Queste sono senz’altro le voci più significative, anche se non le uniche, delle erogazioni assistenziali che lo Stato fa gestire all’Inps e che in parte risarcisce con opportune trasfusioni di sangue. Perché insisto sull’aspetto assistenziale e non previdenziale dei trattamenti sopra elencati? Perché quando si parla del ritorno in rosso del bilancio Inps si tende a fare di tutta l’erba un fascio, senza distinguere tra previdenza e assistenza, col rischio di promuovere interventi di risanamento dei conti a carico dei lavoratori dipendenti, stabili o precari, in termini di allungamento della vita lavorativa o di restrizione delle prestazioni.

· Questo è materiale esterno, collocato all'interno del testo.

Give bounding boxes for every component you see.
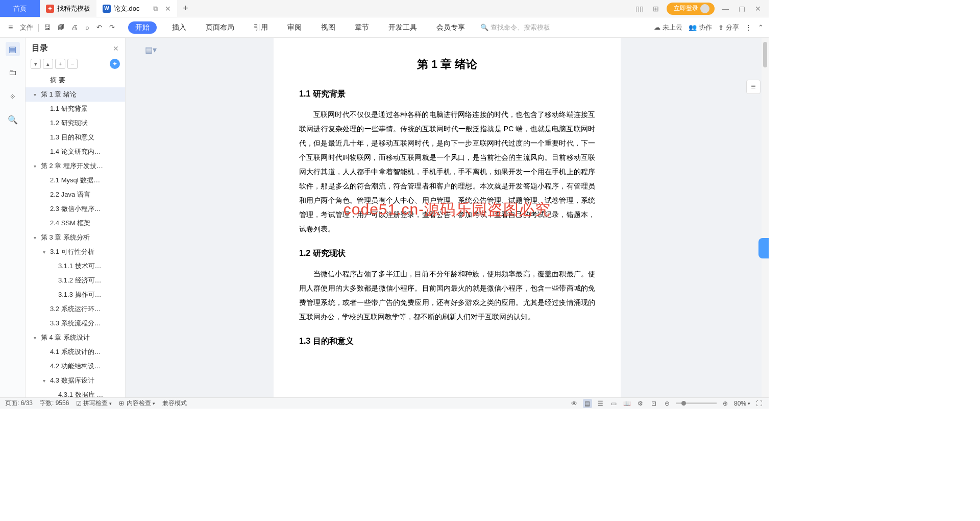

Se è giusto che siano fatti i ritocchi già ricordati su anzianità ed età delle donne, soprattutto per un’esigenza di solidarietà ed equità intergenerazionale, nel caso dell’assistenza la correzione degli squilibri va fatta o riducendo le prestazioni (sappiamo bene che vi sono diffusi sprechi, si pensi alle pensioni di invalidità) o ricorrendo alla fiscalità generale, cioè alle imposte dirette e indirette che vengono prelevate a tutti, indipendentemente dalla loro collocazione nel mondo del lavoro.
Un esempio: sarebbe giusto che gli assegni di accompagnamento ai non vedenti fossero pagati solo dai lavoratori dipendenti e non dai pensionati, dai detentori di azioni e titoli pubblici, dagli imprenditori, dai possessori di patrimoni, insomma dai cittadini in generale? Evidentemente no. Eppure, quando si parla dei conti Inps la confusione tra previdenza e assistenza si ripropone in continuazione, anche da parte di esperti che sanno benissimo che “la quota (di erogazioni, ndr.) da finanziare con la fiscalità generale raggiunge i 75 miliardi di euro (circa 5 punti del Pil)” (Brambilla dixit). Sono soldi che in larghissima misura vengono trasferiti dallo Stato alle casse dell’Inps. E così deve essere. Chiediamoci piuttosto se il paese è sufficientemente ricco per potersi permettere di saldare questa spesa o non debba pensare a ridurla. E come fare per tagliare qualche miliardo senza toccare quelle prestazioni di minima civiltà e solidarietà verso i cittadini meno fortunati, incomprimibili da parte di una delle prime potenze economiche mondiali.